暴走-10
すこし短くなってしまいました。すみません
香はひどい頭痛で目が覚めた。ここは、路上だった。
(やっと起きたわね。)
そんな声が脳内に反響する。再び反響した。
(学校に今行きなさい。すぐに。)
「・・・いや。」
香が否定すると頭痛が蘇ってきた。痛い・・・!イタイ痛いっっっ!!
「ヴァアァァッ!!や、ヤメテ!ワカッタカラワカッタカラ!!」
香の声は民家がないただの道路に響き渡った。頭痛が治まる。
「はあ・・・はあ・・・。」
目から涙が滲み出る。胃が食べ物を欲していた。昨日の夜から何も食べていない。体力は、減少の傾向にあった。
(学校に行きなさい。)
「・・・はい。」
今が何時かは不明だ。できれば、学校が始まる前のほうがよろしい。そうすれば、犠牲者が減る可能性が上がるからだ。もう今の自分では由里をどうにかすることはほぼ不可能に近い。反抗すると頭が割れるように痛くなってしまい、思わず了承してしまうからだ。

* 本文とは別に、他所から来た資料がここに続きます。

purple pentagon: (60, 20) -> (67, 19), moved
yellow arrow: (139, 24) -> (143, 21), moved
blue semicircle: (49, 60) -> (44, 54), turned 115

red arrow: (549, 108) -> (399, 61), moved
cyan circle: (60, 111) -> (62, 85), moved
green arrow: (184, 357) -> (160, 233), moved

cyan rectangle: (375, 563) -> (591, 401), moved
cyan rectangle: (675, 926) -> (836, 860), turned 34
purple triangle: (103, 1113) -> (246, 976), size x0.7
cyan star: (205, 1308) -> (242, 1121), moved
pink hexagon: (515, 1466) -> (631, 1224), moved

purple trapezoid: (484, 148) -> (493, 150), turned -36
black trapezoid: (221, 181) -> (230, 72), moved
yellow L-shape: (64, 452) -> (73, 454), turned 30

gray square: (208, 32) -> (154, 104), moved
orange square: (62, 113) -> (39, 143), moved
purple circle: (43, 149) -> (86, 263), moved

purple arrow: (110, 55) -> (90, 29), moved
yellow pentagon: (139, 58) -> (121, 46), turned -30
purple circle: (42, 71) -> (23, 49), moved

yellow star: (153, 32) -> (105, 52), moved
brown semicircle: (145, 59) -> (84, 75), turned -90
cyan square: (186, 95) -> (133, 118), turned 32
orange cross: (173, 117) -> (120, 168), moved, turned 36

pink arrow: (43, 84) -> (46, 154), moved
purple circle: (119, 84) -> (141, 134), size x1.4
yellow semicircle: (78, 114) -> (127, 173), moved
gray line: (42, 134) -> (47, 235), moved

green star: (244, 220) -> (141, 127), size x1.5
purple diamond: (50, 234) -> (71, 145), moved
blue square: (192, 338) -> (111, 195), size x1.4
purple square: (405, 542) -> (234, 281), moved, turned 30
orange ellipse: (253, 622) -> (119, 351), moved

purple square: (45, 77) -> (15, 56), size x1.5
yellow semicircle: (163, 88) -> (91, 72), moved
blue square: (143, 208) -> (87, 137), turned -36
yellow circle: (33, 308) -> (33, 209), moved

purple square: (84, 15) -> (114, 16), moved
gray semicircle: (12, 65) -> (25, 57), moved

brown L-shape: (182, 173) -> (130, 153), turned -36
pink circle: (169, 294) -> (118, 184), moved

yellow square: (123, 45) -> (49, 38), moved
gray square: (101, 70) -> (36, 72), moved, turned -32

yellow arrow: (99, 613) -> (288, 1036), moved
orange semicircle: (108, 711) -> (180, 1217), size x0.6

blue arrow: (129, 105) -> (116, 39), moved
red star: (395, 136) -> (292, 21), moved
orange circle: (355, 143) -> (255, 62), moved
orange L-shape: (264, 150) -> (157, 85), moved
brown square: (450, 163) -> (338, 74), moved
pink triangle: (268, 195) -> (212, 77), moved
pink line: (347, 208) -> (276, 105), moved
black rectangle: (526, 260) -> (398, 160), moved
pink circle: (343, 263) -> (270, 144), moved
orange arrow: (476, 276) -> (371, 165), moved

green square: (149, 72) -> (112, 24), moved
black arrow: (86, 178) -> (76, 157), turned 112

(朝食は・・・そこらへんの雑草でも食べなさい。食べながら学校に向かって。)
雑草なんてとてもじゃないけれど食べることなんてできない。食べることを口は拒絶するだろう。
「それは・・・無理・・・。」
(無理?なら、朝食は抜きね。)
香はそれでもいいと思った。雑草を食べて戻してしまうよりはまだかなりマシだ。
香は、高校へ向かった。時刻は香は知らないが、午前8時だった。高校に到着する頃には、もう皆集まっているだろう。
「・・・ここからどう行けば・・・高校にたどりつけるの・・・?」
(それなら簡単。ここをまっすぐ進んで。T字路を左に曲がって。そして・・・)
由里は、高校までの道順を教えてきた。
香は言ったとおりに進んだ。もう抵抗はできない。したら・・・・・・殺される。しにたくない。いやだいやだいやだ。まだ死にたくない!!
しばらくして、香は高校に到着してしまった。